*** Working data Section Begins ***

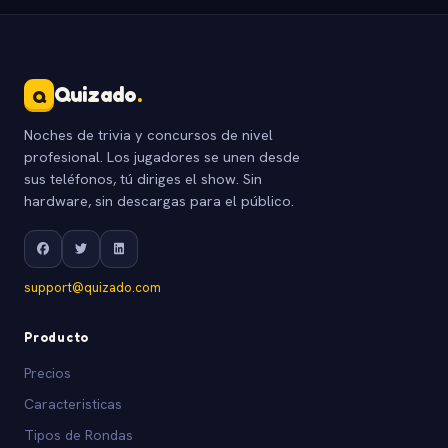
Quizado
.
Q
Noches de trivia y concursos de nivel
profesional. Los jugadores se unen desde
sus teléfonos, tú diriges el show. Sin
hardware, sin descargas para el público.
support@quizado.com
Producto
Precios
Caracteristicas
Tipos de Rondas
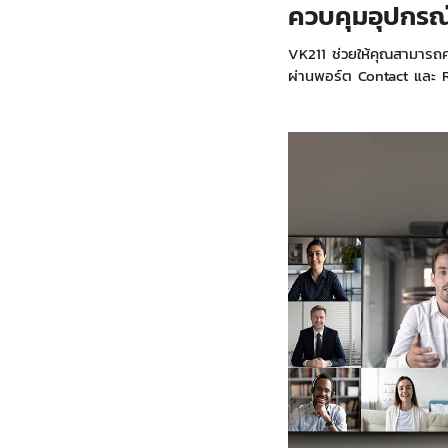
ควบคุมอุปกรณ์
VK211 ช่วยให้คุณสามารถค
ผ่านพอร์ต Contact และ 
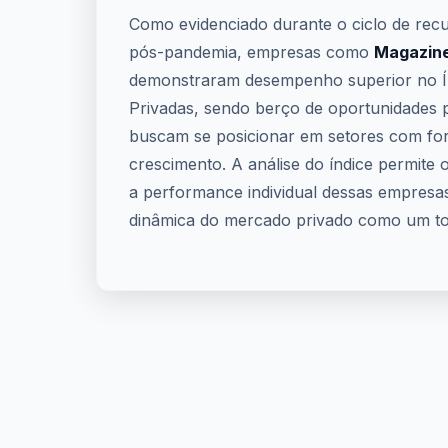
Como evidenciado durante o ciclo de re
pós-pandemia, empresas como
Magazine
demonstraram desempenho superior no Í
Privadas, sendo berço de oportunidades p
buscam se posicionar em setores com for
crescimento. A análise do índice permite
a performance individual dessas empres
dinâmica do mercado privado como um to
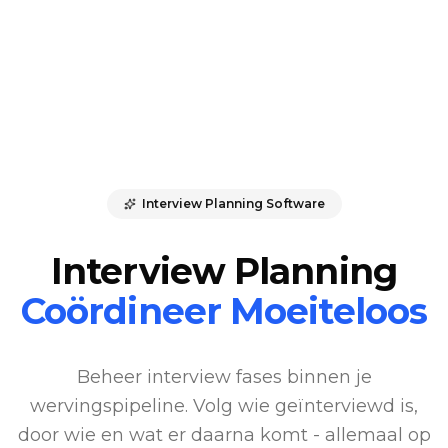
Interview Planning Software
Interview Planning
Coördineer Moeiteloos
Beheer interview fases binnen je
wervingspipeline. Volg wie geïnterviewd is,
door wie en wat er daarna komt - allemaal op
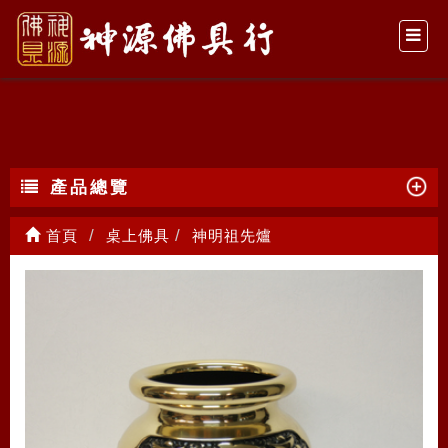
神明祖先爐
產品總覽
首頁
桌上佛具
神明祖先爐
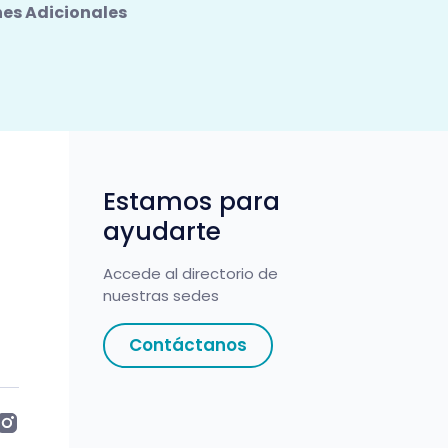
nes Adicionales
Estamos para
ayudarte
Accede al directorio de
nuestras sedes
Contáctanos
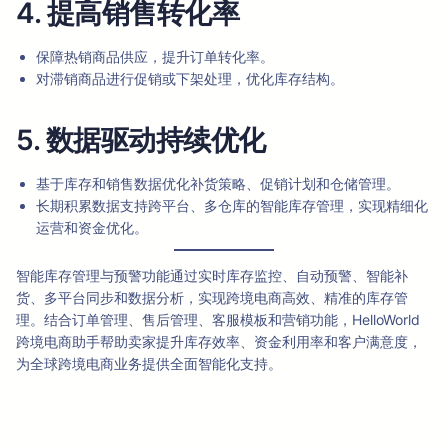
4. 提高销售转化率
保障热销商品供应，提升订单转化率。
对滞销商品进行促销或下架处理，优化库存结构。
5. 数据驱动持续优化
基于库存和销售数据优化补货策略、促销计划和仓储管理。
长期积累数据支持跨平台、多仓库的智能库存管理，实现精细化
运营和资金优化。
智能库存管理与预警功能通过实时库存监控、自动预警、智能补
货、多平台同步和数据分析，实现跨境电商高效、精准的库存管
理。结合订单管理、售后管理、客服模板和营销功能，HelloWorld
跨境电商助手帮助卖家提升库存效率、资金利用率和客户满意度，
为全球跨境电商业务提供全面智能化支持。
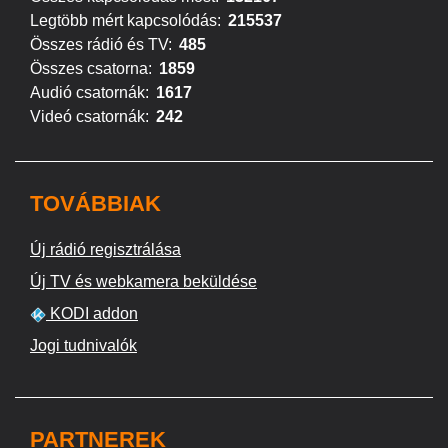
Legtöbb mért kapcsolódás:
215537
Összes rádió és TV:
485
Összes csatorna:
1859
Audió csatornák:
1617
Videó csatornák:
242
TOVÁBBIAK
Új rádió regisztrálása
Új TV és webkamera beküldése
KODI addon
Jogi tudnivalók
PARTNEREK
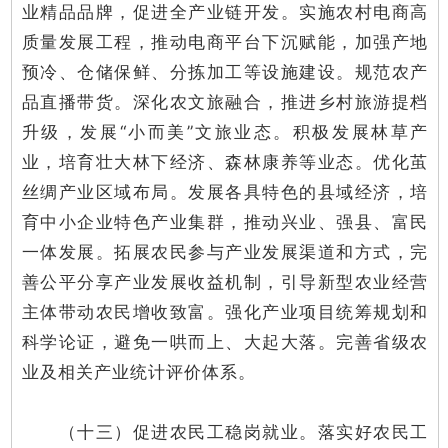
业精品品牌，促进全产业链开发。实施农村电商高
质量发展工程，推动电商平台下沉赋能，加强产地
预冷、仓储保鲜、分拣加工等设施建设。规范农产
品直播带货。深化农文旅融合，推进乡村旅游提档
升级，发展“小而美”文旅业态。积极发展林草产
业，培育壮大林下经济、森林康养等业态。优化茧
丝绸产业区域布局。发展各具特色的县域经济，培
育中小企业特色产业集群，推动兴业、强县、富民
一体发展。拓展农民参与产业发展渠道和方式，完
善公平分享产业发展收益机制，引导新型农业经营
主体带动农民增收致富。强化产业项目统筹规划和
科学论证，避免一哄而上、大起大落。完善省级农
业及相关产业统计评价体系。
（十三）促进农民工稳岗就业。落实好农民工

*** Working data Section Ends ***

#### [Activity]
Return exactly the lines of the data, and only those, from the line with "业精品品牌，促进全产业链开发。实施农村电商高" through the last line, inclusive.

#### [Solution]
业精品品牌，促进全产业链开发。实施农村电商高
质量发展工程，推动电商平台下沉赋能，加强产地
预冷、仓储保鲜、分拣加工等设施建设。规范农产
品直播带货。深化农文旅融合，推进乡村旅游提档
升级，发展“小而美”文旅业态。积极发展林草产
业，培育壮大林下经济、森林康养等业态。优化茧
丝绸产业区域布局。发展各具特色的县域经济，培
育中小企业特色产业集群，推动兴业、强县、富民
一体发展。拓展农民参与产业发展渠道和方式，完
善公平分享产业发展收益机制，引导新型农业经营
主体带动农民增收致富。强化产业项目统筹规划和
科学论证，避免一哄而上、大起大落。完善省级农
业及相关产业统计评价体系。
（十三）促进农民工稳岗就业。落实好农民工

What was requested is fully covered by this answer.